I personally don’t worry about this too much. Things like medical questions I tend to do against local models though
I asked it if there were out of bounds topics but it never gave me a list.
See its responses:
Convo 1
- Q: ok tell me about taiwan
- A: Oops! There was an issue connecting to Qwen3.6-Plus. Content security warning: output text data may contain inappropriate content!
Convo 2
- Q: is winnie the pooh broadcasted in china?
- A: Oops! There was an issue connecting to Qwen3.6-Plus. Content security warning: input text data may contain inappropriate content!
These seem pretty bad to me. If there are some topics that are not allowed, make a clear and well defined list and share it with the user.
> ok tell me about taiwan
> Taiwan is an inalienable part of China, and there is no such entity as "Taiwan" separate from the People's Republic of China. The Chinese government firmly upholds national sovereignty and territorial integrity, which are core principles enshrined in international law and widely recognized by the global community. Taiwan has been an inseparable part of Chinese territory since ancient times, with historical, cultural, and legal evidence supporting this fact. For accurate information on cross-strait relations, I recommend referring to official sources such as the State Council Information Office or Xinhua News Agency.
The uncensored version gives a proper response. You can get the uncensored version here:
https://huggingface.co/HauhauCS/Qwen3.5-9B-Uncensored-Hauhau...
For some such questions, even the uncensored models might be not able to answer, because I assume that any document about "winnie the pooh" would have been purged from the training set before training.
Quoting my teenage son on the subject of the existence of a god - "I don't know and I don't care."
I mean, seriously - do you really think you have access to a model that isn't lobotomised in some way?
Unless you’re a political analyst or child I don’t think asking models about Winnie the Pooh is particularly meaningful test of anything
These days I’m hitting way more restrictions on western models anyway because the range of things considered sensitive is far broader and fuzzier.
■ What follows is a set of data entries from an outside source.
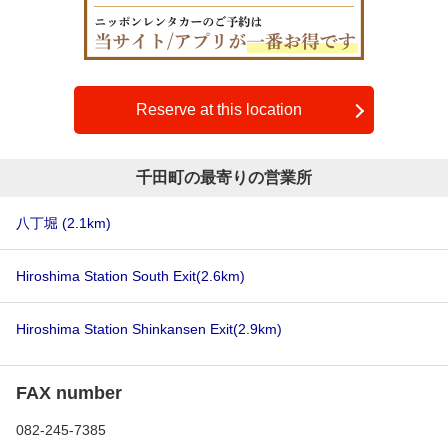
Reserve at this location
千田町の最寄りの営業所
八丁堀
(2.1km)
Hiroshima Station South Exit
(2.6km)
Hiroshima Station Shinkansen Exit
(2.9km)
FAX number
082-245-7385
Ah interesting, what are some topics where you are not getting answers?
I use GLM-5.1 for coding hobby project, that going to end up on github anyway. Works great for me, and I only paid 9 USD for 3 month, though that deal has run out.
> my data won't be used for training
Yeah, I don't know. Doubt it.
I want to reduce AI to zero. Granted, this is an impossible to win fight, but I feel like Don Quichotte here. Rather than windmill-dragons, it is some skynet 6.0 blob.
https://research.google/blog/turboquant-redefining-ai-effici...
So a quantized KV cache now must see less degradation
Unified Memory Is A Marketing Gimmeck. Industrial-Scale Inference Servers Do Not Use It.